**EXERCISE DESCRIPTION**
Copy all lines holding the word "Выбрать" from the entries.

**STUDY MATERIAL**
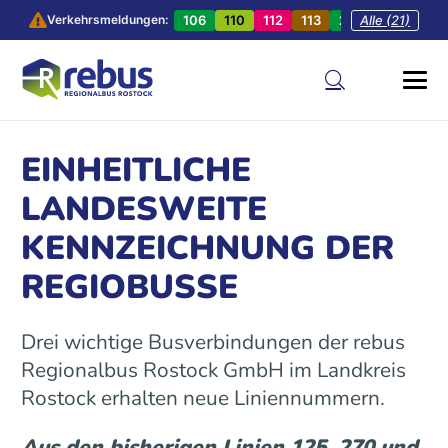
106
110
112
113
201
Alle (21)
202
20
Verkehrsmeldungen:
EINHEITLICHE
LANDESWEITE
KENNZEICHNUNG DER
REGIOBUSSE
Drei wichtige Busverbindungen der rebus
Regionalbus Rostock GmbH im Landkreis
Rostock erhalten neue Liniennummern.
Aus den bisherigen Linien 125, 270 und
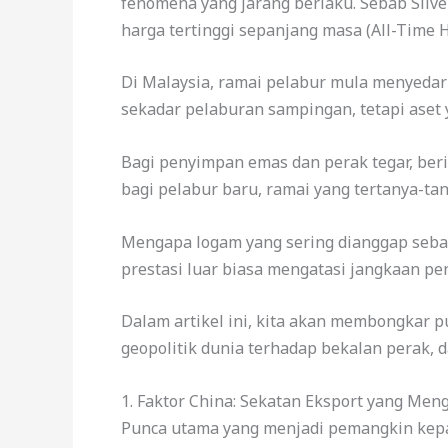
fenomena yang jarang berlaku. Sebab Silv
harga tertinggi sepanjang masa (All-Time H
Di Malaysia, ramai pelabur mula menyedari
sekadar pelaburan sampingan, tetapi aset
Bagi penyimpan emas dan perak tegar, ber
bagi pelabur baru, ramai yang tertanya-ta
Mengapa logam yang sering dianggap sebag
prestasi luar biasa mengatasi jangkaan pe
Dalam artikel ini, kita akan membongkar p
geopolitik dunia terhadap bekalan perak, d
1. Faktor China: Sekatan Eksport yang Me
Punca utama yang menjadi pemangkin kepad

==

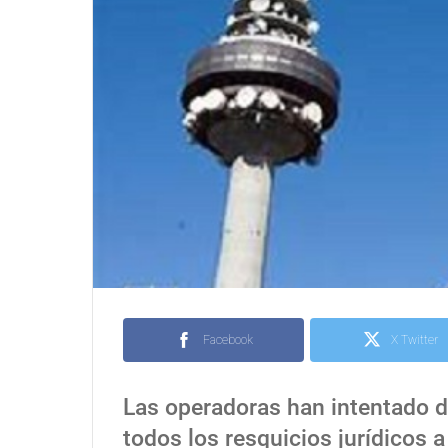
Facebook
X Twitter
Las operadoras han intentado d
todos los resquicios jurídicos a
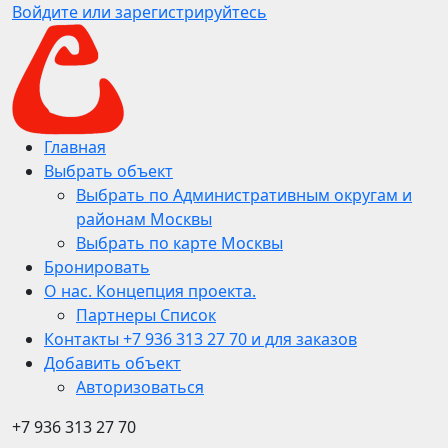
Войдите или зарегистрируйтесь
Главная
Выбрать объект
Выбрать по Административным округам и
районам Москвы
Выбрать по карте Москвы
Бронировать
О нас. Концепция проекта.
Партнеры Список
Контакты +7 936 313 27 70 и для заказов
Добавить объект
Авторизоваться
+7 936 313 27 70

**SOLUTION**
Выбрать объект
Выбрать по Административным округам и
Выбрать по карте Москвы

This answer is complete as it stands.